This report explains the first steps in ingesting and understanding the three corpus of data, with the goal of creting a “next word” predicting system. The corpus analysed had excerpts of phrases from Twitter, Blogs and News, anonymised.
The first step in the analysis was to read each of the files and count the number of lines and words in each one, using the wc command:
The result was:
| File | Lines | Words | Characters |
|---|---|---|---|
| en_US.blogs.txt | 899288 | 37334434 | 210160014 |
| en_US.twitter.txt | 2360148 | 30373830 | 167105338 |
| en_US.news.txt | 1010242 | 34372596 | 205811889 |
| - | - | - | - |
Initially, I created a 60/40 split for train/test, unfortunatelly, my computer could not handle the dataset, so I ended using 5000 lines from each text file in the training set, totalling 15000 lines.
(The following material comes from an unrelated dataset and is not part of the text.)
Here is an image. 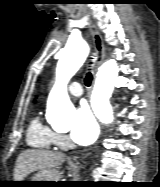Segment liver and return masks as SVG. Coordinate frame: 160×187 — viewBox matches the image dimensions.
<instances>
[{"mask_svg": "<svg viewBox=\"0 0 160 187\" xmlns=\"http://www.w3.org/2000/svg\"><path fill=\"white\" fill-rule=\"evenodd\" d=\"M65 160L62 153H54L44 150H25L17 158L14 169L15 181H22L28 174L34 171L52 170L61 165Z\"/></svg>", "mask_w": 160, "mask_h": 187, "instance_id": "obj_1", "label": "liver"}]
</instances>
From those 15000 lines, I have a total of 887302 words.
| freq | Variable | |
|---|---|---|
| the | 43970 | the |
| and | 22603 | and |
| for | 9083 | for |
| that | 8936 | that |
| with | 6403 | with |
| was | 5859 | was |
| you | 5832 | you |
| have | 4559 | have |
| this | 4432 | this |
| but | 4072 | but |
| are | 4006 | are |
| from | 3500 | from |
| not | 3399 | not |
| his | 2859 | his |
| they | 2829 | they |
| will | 2606 | will |
| has | 2518 | has |
| all | 2496 | all |
| about | 2446 | about |
| one | 2307 | one |
| just | 2256 | just |
| when | 2224 | when |
| what | 2201 | what |
| who | 2200 | who |
| had | 2136 | had |
| out | 2097 | out |
| your | 2048 | your |
| can | 2005 | can |
| their | 1960 | their |
| like | 1955 | like |
| freq | Variable | |
|---|---|---|
| "blessing | 1 | "blessing |
| “bibles” | 1 | “bibles” |
| "beta | 1 | "beta |
| “besties”, | 1 | “besties”, |
| “beloved”, | 1 | “beloved”, |
| “beeramids” | 1 | “beeramids” |
| “beaten” | 1 | “beaten” |
| "bag | 1 | "bag |
| "away | 1 | "away |
| "austin-based | 1 | "austin-based |
| "auntie | 1 | "auntie |
| "attempt | 1 | "attempt |
| “anti-semitism”. | 1 | “anti-semitism”. |
| "animal | 1 | "animal |
| “anger” | 1 | “anger” |
| “aha” | 1 | “aha” |
| "against | 1 | "against |
| "afternoon, | 1 | "afternoon, |
| "adjust | 1 | "adjust |
| “abstinence” | 1 | “abstinence” |
| "absolute | 1 | "absolute |
| "abolitionist | 1 | "abolitionist |
| “a” | 1 | “a” |
| "[arrest] | 1 | "[arrest] |
| “50s” | 1 | “50s” |
| “3.” | 1 | “3.” |
| "18 | 1 | "18 |
| “-ies”: | 1 | “-ies”: |
| "‘bloody’ | 1 | "‘bloody’ |
| "‘beauty,’ | 1 | "‘beauty,’ |
It seems that the most frequent words are those considered stop words. They usually are removed if we want to extract some “meaning” from the texts, like in sentiment analysis, but this won´t help me in predicting the next word.
I plan to create a model that ‘learns’ the most common chains of for words, and for every three words, predict the last one by choosing the most frequenty one in it´s memory. If the sequence of three words are not in the memory, it will try to use only two words, or one if it fails. In the case that it cannot find a chain of words, will just try ‘the’, since it´s the most frequent word.